Over the last two decades, violent conflicts in Africa have likely resulted in the death of as many as 5 million young children — 3 million of them infants. That's the sobering estimate in a new study published Thursday in the journal The Lancet.
It's also a number that breaks new ground because until now, death statistics regarding war have generally been limited to counting the number of people — including combatants and civilians — who are killed directlyby violence. For children that could mean a bomb falls on their house, say, or they are caught in cross-fire. But these direct death counts don't capture how most youngsters actually end up being victimized in a conflict, says Eran Bendavid, lead author of the study and a professor of medicine at Stanford University:
"The vast majority of direct deaths involve combatants. Only a fraction are civilians. And only a small fraction of those civilians are children."

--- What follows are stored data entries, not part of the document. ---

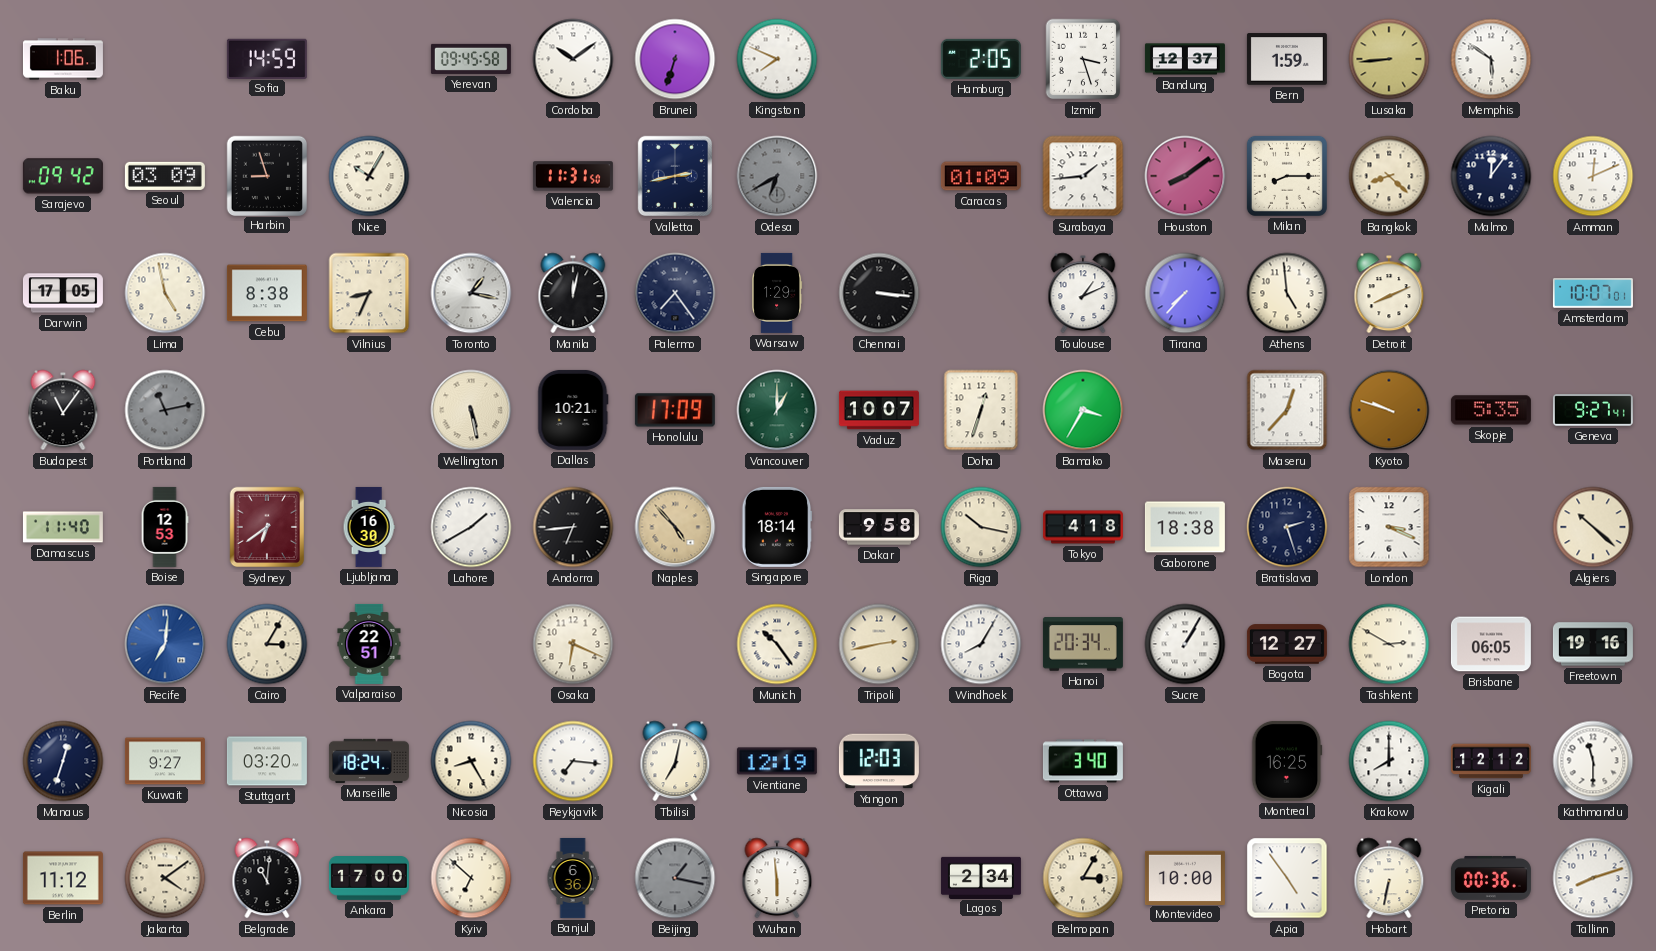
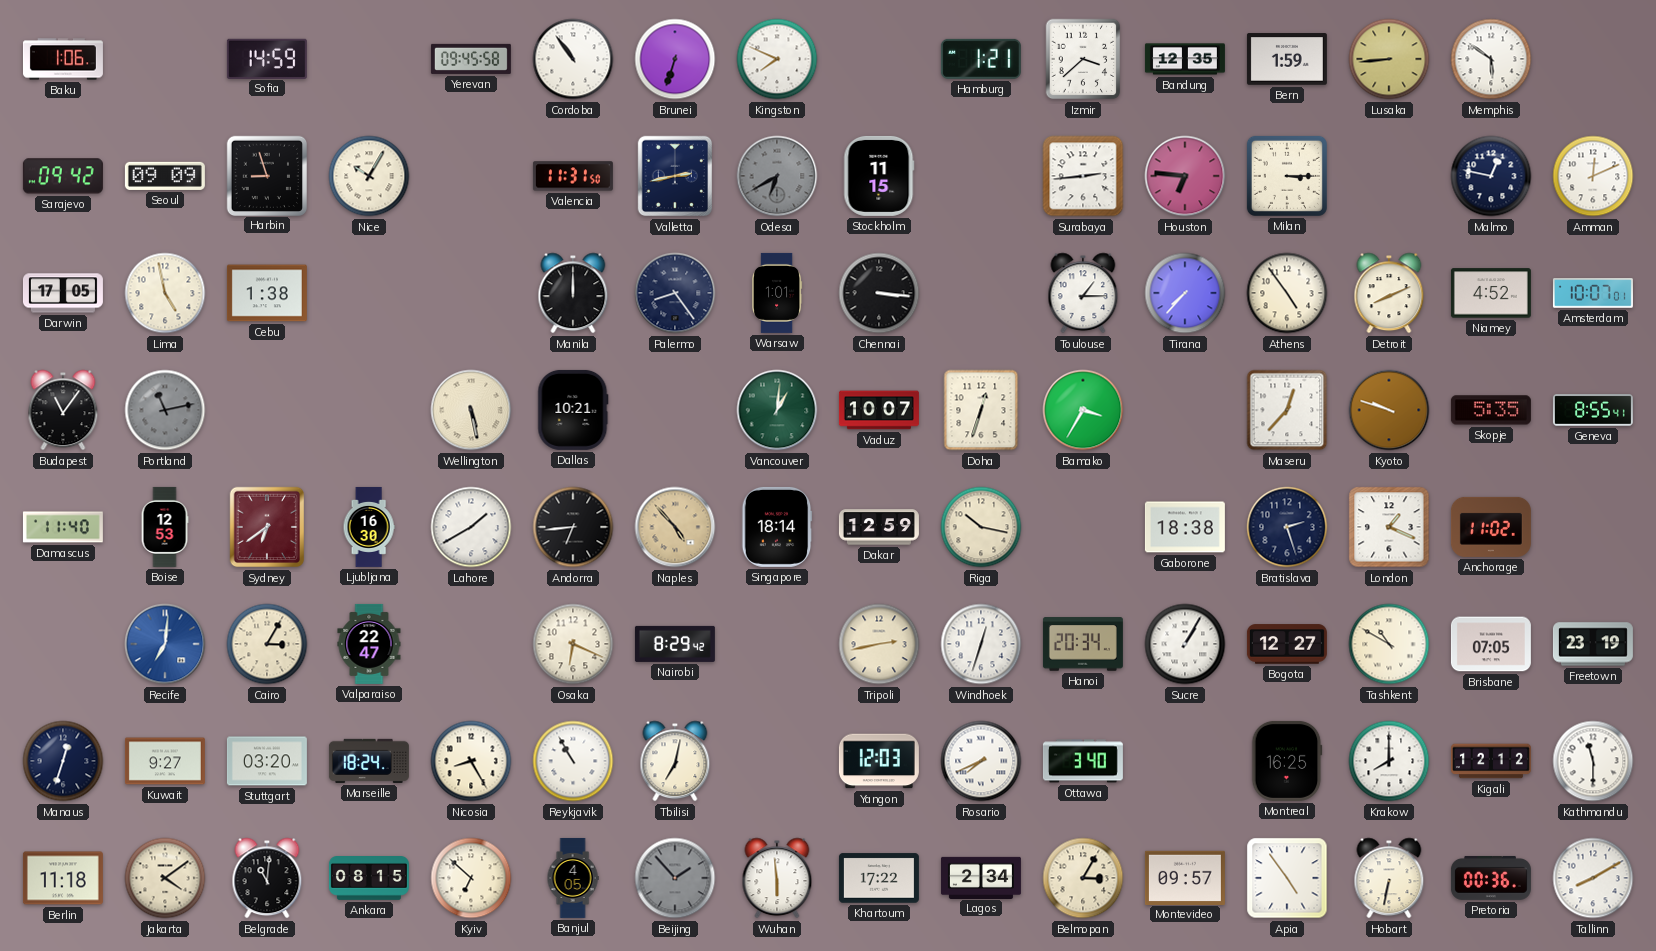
Cordoba: 10:09 -> 10:54
Hamburg: 2:05 -> 1:21
Izmir: 3:27 -> 3:38
Bandung: 12:37 -> 12:35
Seoul: 03:09 -> 09:09
Stockholm: none -> 11:15
Caracas: 01:09 -> none
Surabaya: 1:44 -> 2:44
Houston: 8:09 -> 6:46
Milan: 8:15 -> 3:15
Bangkok: 8:22 -> none
Malmo: 12:06 -> 12:47
Cebu: 8:38 -> 1:38
Vilnius: 8:34 -> none
Toronto: 1:17 -> none
Manila: 12:02 -> 12:00
Palermo: 7:24 -> 8:24
Warsaw: 1:29 -> 1:01
Toulouse: 1:11 -> 1:15
Athens: 4:59 -> 4:54
Niamey: none -> 4:52
Honolulu: 17:09 -> none
Vancouver: 1:00 -> 1:01
Geneva: 9:27 -> 8:55
Dakar: 9:58 -> 12:59
Tokyo: 4:18 -> none
London: 3:19 -> 1:19
Anchorage: none -> 11:02
Algiers: 10:22 -> none
Valparaiso: 22:51 -> 22:47
Nairobi: none -> 8:29
Munich: 10:24 -> none
Windhoek: 8:05 -> 12:33
Tashkent: 2:50 -> 10:50
Brisbane: 06:05 -> 07:05
Freetown: 19:16 -> 23:19
Reykjavik: 7:16 -> 10:55
Vientiane: 12:19 -> none
Rosario: none -> 7:41
Berlin: 11:12 -> 11:18
Ankara: 17:00 -> 08:15
Banjul: 6:36 -> 4:05
Beijing: 1:17 -> 1:53
Khartoum: none -> 17:22
Montevideo: 10:00 -> 09:57
Tallinn: 8:12 -> 8:10
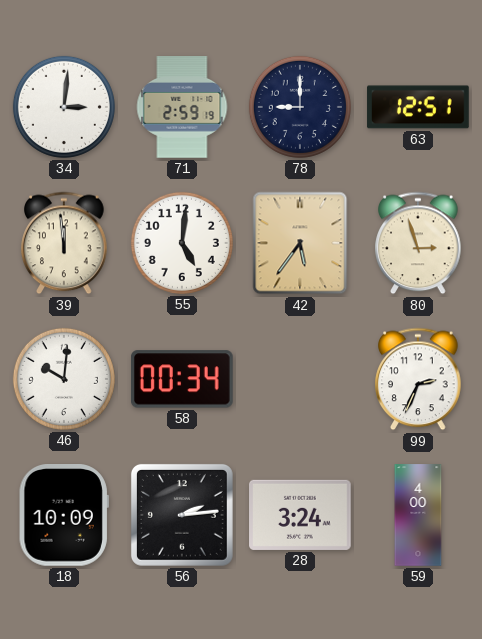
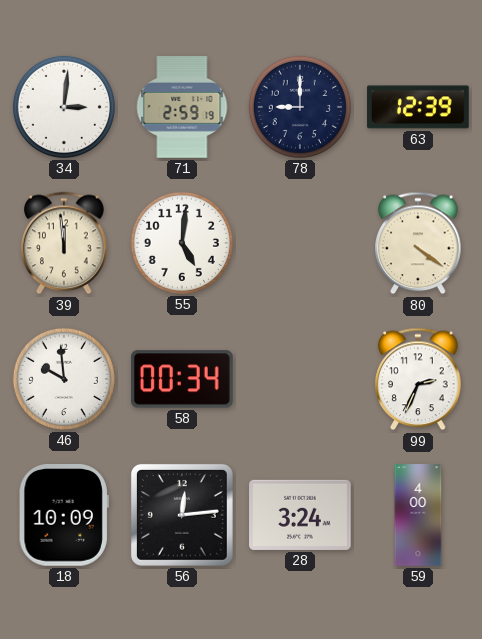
63: 12:51 -> 12:39
42: 5:36 -> none
80: 2:57 -> 4:21
46: 10:01 -> 9:59
56: 2:14 -> 12:14
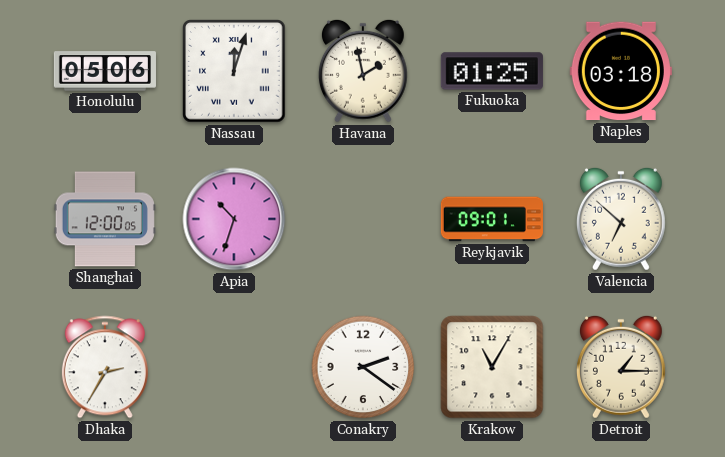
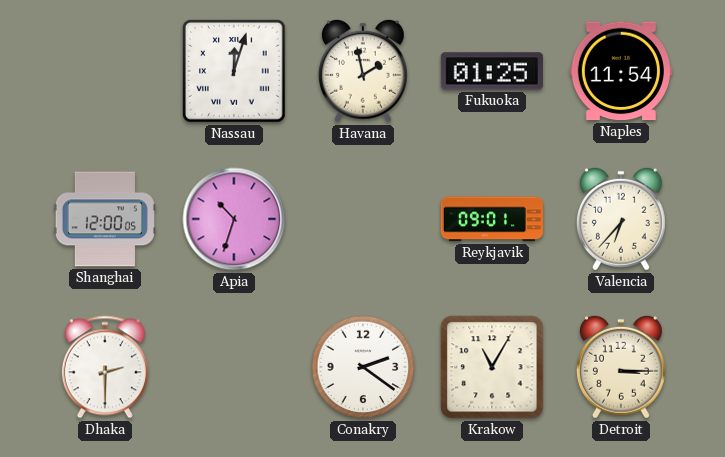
Honolulu: 05:06 -> none
Naples: 03:18 -> 11:54
Valencia: 6:52 -> 6:37
Dhaka: 2:35 -> 2:30
Detroit: 1:15 -> 3:15
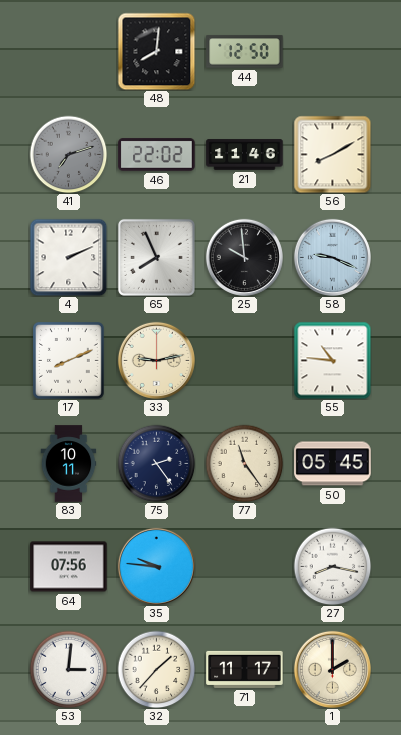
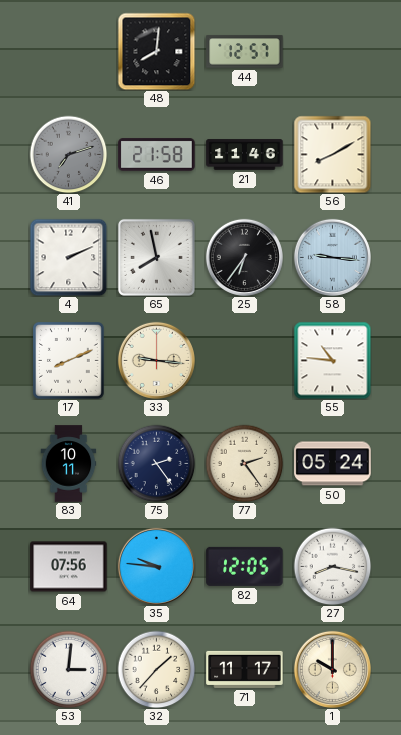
44: 12:50 -> 12:57
46: 22:02 -> 21:58
65: 7:56 -> 7:58
25: 9:59 -> 6:36
58: 9:19 -> 9:16
33: 9:13 -> 9:16
77: 11:24 -> 2:24
50: 05:45 -> 05:24
82: none -> 12:05
1: 2:00 -> 10:00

Instead, he says, conflicts tend to exact their deadly toll on children indirectly. For example, the threat of violence can make it too dangerous for a pregnant woman to get to a hospital or health center to give birth, increasing the chances her baby will die in a complicated delivery. Basic sanitation infrastructure can be destroyed, so children end up drinking contaminated water which increases the incidence of preventable but deadly diseases like dysentery. People are forced to flee their farms, resulting in malnutrition, and effectively, death from starvation – with young children especially vulnerable. Vaccination and other health care gets disrupted, leading to the spread of deadly infectious diseases.
In fact, that last dynamic has been on display in the Democratic Republic of Congo this month – where a violent conflict between government forces and more than 20 active militias is making it difficult for health workers to address an outbreak of Ebola disease.
But how do you come up with numbers to illustrate the impact of all these disparate effects? Bendavid and his co-authors made use of a detailed data set compiled by Uppsala University in Sweden that has tracked the exact location, intensity and duration of more than 15,000 conflict events in 35 countries in Africa over nearly three decades. For each location identified in the data set, the researchers then looked up the numbers of child deaths reported in health statistics. Specifically they compared the number of deaths in locations where there was conflict to the number of deaths that would be expected based on death rates in those areas and neighboring locations during times there was no conflict. Then they determined how much the presence of conflict increases the chances of child death.
Here are three takeways from their findings:
• Violent conflict in Africa has been far more deadly to children than to armed combatants – and earlier estimates have vastly underestimated this impact.
Once the researchers had established how much a conflict's intensity, duration, and proximity increases the child death rate, they applied that formula to 54 African countries for which they had detailed conflict data. This allowed them to estimate of the total number of children who died as a result of conflict from 1995 to 2015 — in other words, the figure of 5 million child deaths. That's more than three times the number of people who were directly killed in those conflicts – again, most of whom were combatants.
The estimate also suggests that statistics that only look at direct deaths from conflict are substantially understating the problem. Arguably the most authoritative of these – called the Global Burden of Disease study – estimates that conflict accounts for less than 0.4 percent of child deaths in Africa. But factoring in the indirect effects would significantly increase this.
• The effect lasts long after the conflict is over.
Overall, infants born within 30 miles of an armed conflict were nearly 8 percent more likely to die in their first year of life than those born in the same region during years when there was no conflict. And in cases where the conflict was "higher intensity" – meaning more than 1,000 people were killed in combat – an infant's chance of dying was 27 percent greater than it would have been in peacetime.
These higher risks of mortality found in the study persisted for children born up to eight years after conflicts subsided.
• There are still all lot of unknowns.
Of those 5 million children who died because of conflict how many died of starvation? How many succumbed to diarrhea? How many were felled by measles? Unfortunately, says Bendavid, the researchers can't say. There are plenty of clues, he notes. In conflict areas there are higher rates of malnutrition among children and a greater incidence of mothers giving birth outside of health clinics, for instance. But the available statistics on child deaths often don't include the cause of death in enough fine grain detail to come up with an accurate breakdown of causes. It's one of a number of limitations of this study that need to be considered, the authors caution. Among others, it's hard to fully account for the effects of migration due to conflict, for instance. Or for how the impact might be exacerbated in places with decades-long conflicts such as Somalia or Sudan.